The colour red is not a wavelength, a phenomenon, but is a qualia, an
estimate of the likelihood that an object has a reflectance spectrum in
visible light peaked in that wavelength, but which estimate of probability
can then be used as if it were a phenomena in forming concepts, such as
blood, which in turn can be used to form higher level concepts, as when the
Old Testament says of someone who needed killing “His blood is on his own
head”.
Concepts are Hegelian Neural Networks: “Neurons that fire together, wire
together”
This is related to random dimensional reduction. You have a collection of
vectors in space of uncountably large dimension. Documents, emails, what you
see when you look in a particular direction, what you experience at a
particular moment. You perform a random dimensional reduction to a space of
manageable dimension, but large enough to probabilistically preserve
distances and angles in the original space typically twenty or a hundred
dimensions.
By this means, you are able to calculate distances and angles in your
dimensionally reduced space which approximately reflect the distances and
angles in the original space, which was probably of dimension
$10^{100^{100^{100}}}$, the original space being phenomena that occurred
together, and collections of phenomena that occurred together that you have
some reason for bundling into a collection, and your randomly reduced space
having dimension of order that a child can count to in a reasonably short
time.
And now you have vectors such that you can calculate the inner product and
cross product on them, and perform matrix operations on them.
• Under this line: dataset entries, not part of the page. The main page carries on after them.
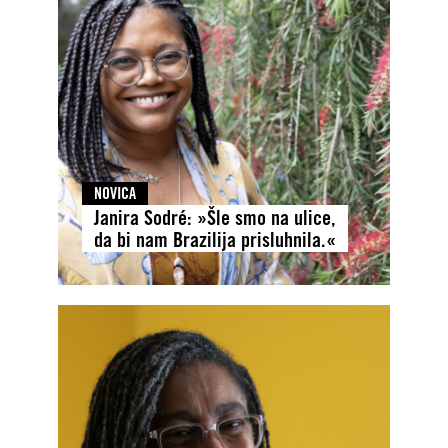
NOVICA
Janira Sodré: »Šle smo na ulice,
da bi nam Brazilija prisluhnila.«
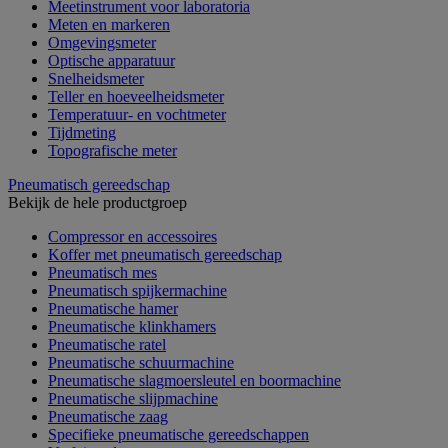
Meetinstrument voor laboratoria
Meten en markeren
Omgevingsmeter
Optische apparatuur
Snelheidsmeter
Teller en hoeveelheidsmeter
Temperatuur- en vochtmeter
Tijdmeting
Topografische meter
Pneumatisch gereedschap
Bekijk de hele productgroep
Compressor en accessoires
Koffer met pneumatisch gereedschap
Pneumatisch mes
Pneumatisch spijkermachine
Pneumatische hamer
Pneumatische klinkhamers
Pneumatische ratel
Pneumatische schuurmachine
Pneumatische slagmoersleutel en boormachine
Pneumatische slijpmachine
Pneumatische zaag
Specifieke pneumatische gereedschappen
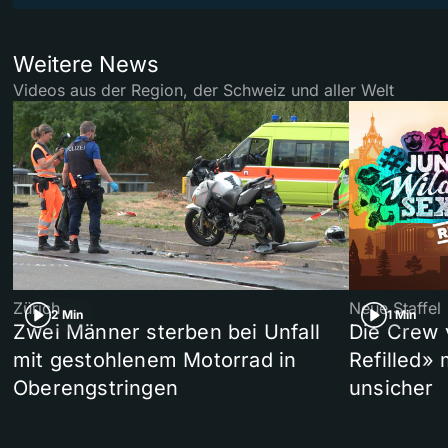
Weitere News
Videos aus der Region, der Schweiz und aller Welt
Zürich
Neue Staffel
2 Min
1 Min
Zwei Männer sterben bei Unfall
Die Crew 
mit gestohlenem Motorrad in
Refilled»
Oberengstringen
unsicher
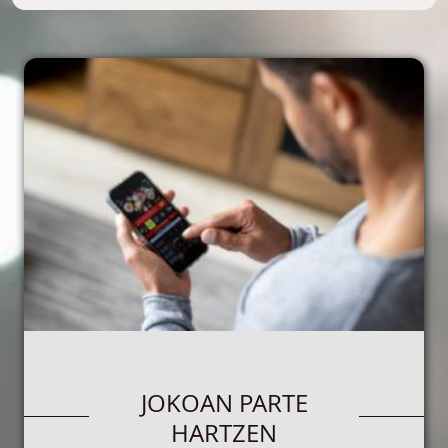
JOKOAN PARTE
HARTZEN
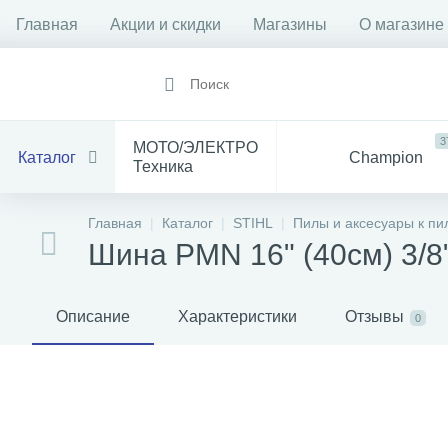
Главная
Акции и скидки
Магазины
О магазине
3
МОТО/ЭЛЕКТРО
Каталог
Champion
Техника
1912
14
Все
Главная
Каталог
STIHL
Пилы и аксесуары к пи
Инструмент
для Мототехники
Шина PMN 16" (40см) 3/8" 
1528
84
Электрика
Баня
С
Описание
Характеристики
Отзывы
0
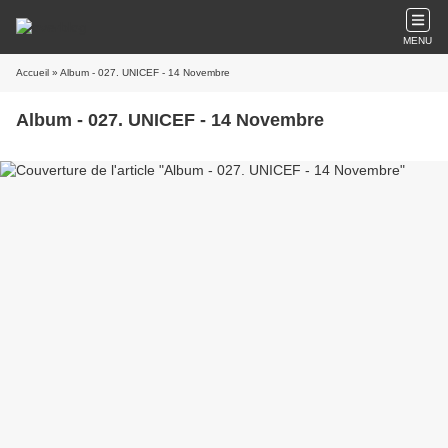
MENU
Accueil
» Album - 027. UNICEF - 14 Novembre
Album - 027. UNICEF - 14 Novembre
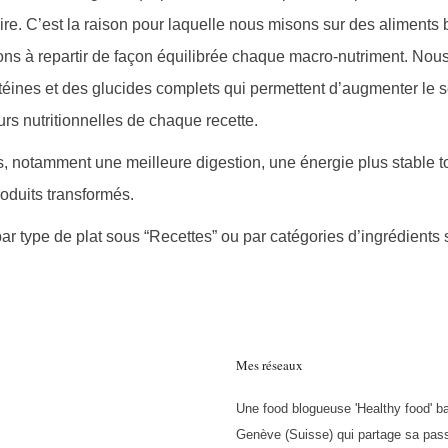
ire. C’est la raison pour laquelle nous misons sur des aliments 
ons à repartir de façon équilibrée chaque macro-nutriment. Nous
téines et des glucides complets qui permettent d’augmenter le 
eurs nutritionnelles de chaque recette.
s, notamment une meilleure digestion, une énergie plus stable t
oduits transformés.
par type de plat sous “Recettes” ou par catégories d’ingrédients
Mes réseaux
Une food blogueuse 'Healthy food' b
Genève (Suisse) qui partage sa pass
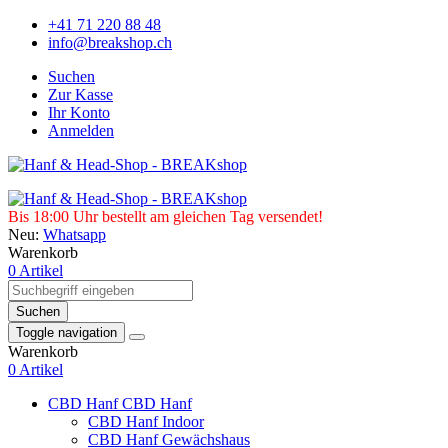
+41 71 220 88 48
info@breakshop.ch
Suchen
Zur Kasse
Ihr Konto
Anmelden
Bis 18:00 Uhr bestellt am gleichen Tag versendet!
Neu:
Whatsapp
Warenkorb
0 Artikel
Suchen
Toggle navigation
Warenkorb
0 Artikel
CBD Hanf
CBD Hanf
CBD Hanf Indoor
CBD Hanf Gewächshaus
This gives you
qualia. Higher level qualia are *awareness*
And, using this, you can restructure the original vectors, for example
structuring experiences into events, structuring things in the visual field
into objects, and then you can do the same process on collections of events,
and collections of objects that have something common.
Building a flying machine was very hard, until the Wright brothers said
“three axis control, pitch, yaw, and roll”
Now I have said the words “dimensional reduction of vectors in a space of
uncountably large dimension, desire, purpose, intent, and will”